Chemically, both α-PVP and MDPV are synthetic cathinones. Although α-PVP has been synthesized for several decades, the mechanism of action has only recently been elucidated following its rise in recreational use. In vitro and animal data have given some in sight into how α-PVP causes bizarre behavior and life-thre atening physiologic changes. Synthetic cathinones affect monoamine transporters.[6,7] In particular, α-PVP inhibits norepinephrine and dopamine transporters and is much more potent than cocaine or amphetamine.[8] α-PVP prevents the reuptake of norepinephrine and dopamine but has little effect on serotonin.[8] This sharp increase in norepinephrine causes many of the physiologic changes, including a dangerously high heart rate and blood pressure; increased dopamine can cause delusions, hallucinations, and increased locomotion.[8]

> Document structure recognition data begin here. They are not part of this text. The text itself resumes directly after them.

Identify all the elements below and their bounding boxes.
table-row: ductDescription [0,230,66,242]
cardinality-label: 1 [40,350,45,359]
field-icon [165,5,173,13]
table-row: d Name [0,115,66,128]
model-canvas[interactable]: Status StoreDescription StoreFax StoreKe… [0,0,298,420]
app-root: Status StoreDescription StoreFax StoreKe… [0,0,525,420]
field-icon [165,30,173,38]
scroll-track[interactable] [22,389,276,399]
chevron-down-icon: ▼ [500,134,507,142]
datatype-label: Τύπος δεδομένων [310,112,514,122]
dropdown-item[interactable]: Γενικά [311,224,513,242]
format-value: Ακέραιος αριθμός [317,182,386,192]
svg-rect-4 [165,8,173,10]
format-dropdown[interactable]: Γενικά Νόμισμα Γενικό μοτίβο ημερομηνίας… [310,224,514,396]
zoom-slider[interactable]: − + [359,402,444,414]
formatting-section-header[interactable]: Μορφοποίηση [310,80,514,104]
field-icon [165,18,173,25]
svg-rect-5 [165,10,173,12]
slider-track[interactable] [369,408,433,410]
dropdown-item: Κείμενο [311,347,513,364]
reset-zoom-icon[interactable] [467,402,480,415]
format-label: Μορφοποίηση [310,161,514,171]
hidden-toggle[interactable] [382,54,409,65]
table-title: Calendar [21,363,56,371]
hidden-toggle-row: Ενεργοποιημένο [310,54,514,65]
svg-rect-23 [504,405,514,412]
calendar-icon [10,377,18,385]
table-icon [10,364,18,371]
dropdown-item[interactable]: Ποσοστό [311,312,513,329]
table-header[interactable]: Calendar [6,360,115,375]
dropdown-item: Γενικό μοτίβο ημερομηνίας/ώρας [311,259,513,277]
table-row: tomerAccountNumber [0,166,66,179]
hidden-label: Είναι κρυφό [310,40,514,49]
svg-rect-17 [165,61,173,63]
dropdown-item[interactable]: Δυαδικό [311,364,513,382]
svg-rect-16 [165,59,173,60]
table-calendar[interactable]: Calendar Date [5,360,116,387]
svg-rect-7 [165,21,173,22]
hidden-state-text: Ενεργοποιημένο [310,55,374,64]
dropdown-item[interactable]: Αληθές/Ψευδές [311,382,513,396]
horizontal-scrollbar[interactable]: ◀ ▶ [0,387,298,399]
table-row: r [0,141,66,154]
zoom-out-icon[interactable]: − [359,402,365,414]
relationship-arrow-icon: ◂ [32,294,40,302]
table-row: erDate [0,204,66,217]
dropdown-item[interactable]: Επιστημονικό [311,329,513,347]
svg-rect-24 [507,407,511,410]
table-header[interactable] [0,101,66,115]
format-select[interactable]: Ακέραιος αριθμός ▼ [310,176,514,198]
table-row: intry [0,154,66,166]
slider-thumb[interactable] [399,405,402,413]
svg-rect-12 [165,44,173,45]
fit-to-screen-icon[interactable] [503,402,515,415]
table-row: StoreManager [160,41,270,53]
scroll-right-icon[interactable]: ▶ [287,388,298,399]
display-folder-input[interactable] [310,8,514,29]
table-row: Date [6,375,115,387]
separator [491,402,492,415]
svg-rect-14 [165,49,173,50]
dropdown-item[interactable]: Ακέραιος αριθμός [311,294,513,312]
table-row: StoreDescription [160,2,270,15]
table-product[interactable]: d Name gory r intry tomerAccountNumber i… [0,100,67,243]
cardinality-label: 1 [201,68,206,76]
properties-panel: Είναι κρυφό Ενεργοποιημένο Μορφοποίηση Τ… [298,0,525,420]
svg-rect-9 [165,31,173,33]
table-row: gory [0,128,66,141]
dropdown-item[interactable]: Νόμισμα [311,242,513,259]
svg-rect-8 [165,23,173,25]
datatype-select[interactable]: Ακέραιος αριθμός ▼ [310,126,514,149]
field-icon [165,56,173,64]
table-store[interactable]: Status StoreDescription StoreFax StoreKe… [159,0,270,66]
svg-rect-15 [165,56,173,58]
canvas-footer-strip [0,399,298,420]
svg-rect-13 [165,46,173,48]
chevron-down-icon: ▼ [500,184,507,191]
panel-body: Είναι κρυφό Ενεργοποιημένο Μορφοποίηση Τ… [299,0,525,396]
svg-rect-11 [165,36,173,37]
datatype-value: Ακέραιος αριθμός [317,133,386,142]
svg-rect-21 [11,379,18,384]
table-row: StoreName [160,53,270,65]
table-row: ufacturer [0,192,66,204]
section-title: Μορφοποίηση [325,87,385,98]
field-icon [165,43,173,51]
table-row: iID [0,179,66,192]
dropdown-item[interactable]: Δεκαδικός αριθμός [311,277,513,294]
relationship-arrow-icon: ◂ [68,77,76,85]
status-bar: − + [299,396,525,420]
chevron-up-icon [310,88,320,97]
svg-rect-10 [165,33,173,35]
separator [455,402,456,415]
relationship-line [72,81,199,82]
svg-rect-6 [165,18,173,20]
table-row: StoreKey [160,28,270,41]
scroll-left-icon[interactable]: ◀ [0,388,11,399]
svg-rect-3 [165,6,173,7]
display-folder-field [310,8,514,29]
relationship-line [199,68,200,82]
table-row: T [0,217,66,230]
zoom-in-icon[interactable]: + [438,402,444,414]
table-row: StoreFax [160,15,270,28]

α-PVP is a desirable recreational drug because it causes euphoria and increased awareness, energy, and stimulation.[9] User experiences include excited delirium, ranging from hallucinations, paranoia, agitation, and bizarre behaviors to delusions of extraordinary strength.[5,9] While delirious, users may become a danger to themselves as well as others. Healthcare providers and law enforcement should be cautious when restraining persons who have used α-PVP. The person will typically vigorously struggle, and consequences can include seizures, arrhythmias, and death.[9] Use of α-PVP has also been known to cause hyperthermia, which is exacerbated by struggling and agitation. Increased muscle activity due to struggling, bizarre behaviors, and delusions may result in muscle overactivity and hyperthermia and metabolic consequences.[10] Furthermore, muscle tissue may begin to degrade, leading to rhabdomyolysis. Patients can become dehydrated due to overexertion. The combination of muscle breakdown and dehydration can precipitate renal failure.[5,9,10]

The treatment of α-PVP intoxication is similar to the treatment of intoxication with bath salts, based on the similar structure and physiologic effects.[10] Provision of supportive care to reverse effects and to prevent complications includes the use of intravenous benzodiazepines for sedation and seizure prevention until the effects of α-PVP have subsided. Intravenous fluids are also administered, particularly if rhabdomyolysis is suspected.

Identification of α-PVP intoxication through laboratory testing can be challenging. α-PVP is not detected on usual qualitative urine drug testing; however, α-PVP and metabolites can be identified through specific quantitative testing of blood or urine using gas- and liquid-chromatographic–mass spectrometric methods.[11,12]

Healthcare professionals should be aware of the newest trends in synthetic drug abuse and the physiologic and psychiatric consequences of intoxication. Patients, especially those with a history of addiction, should be educated about the dangers of substances such as α-PVP. The general population, particularly parents, should take notice to help deter experimentation and subsequent addiction, physical injury, and possible death.

Dr Melton wishes to acknowledge the research assistance of Sarah Blevins, PharmD Candidate; Jenny Dalton, PharmD Candidate; and Allison Graham, PharmD Candidate.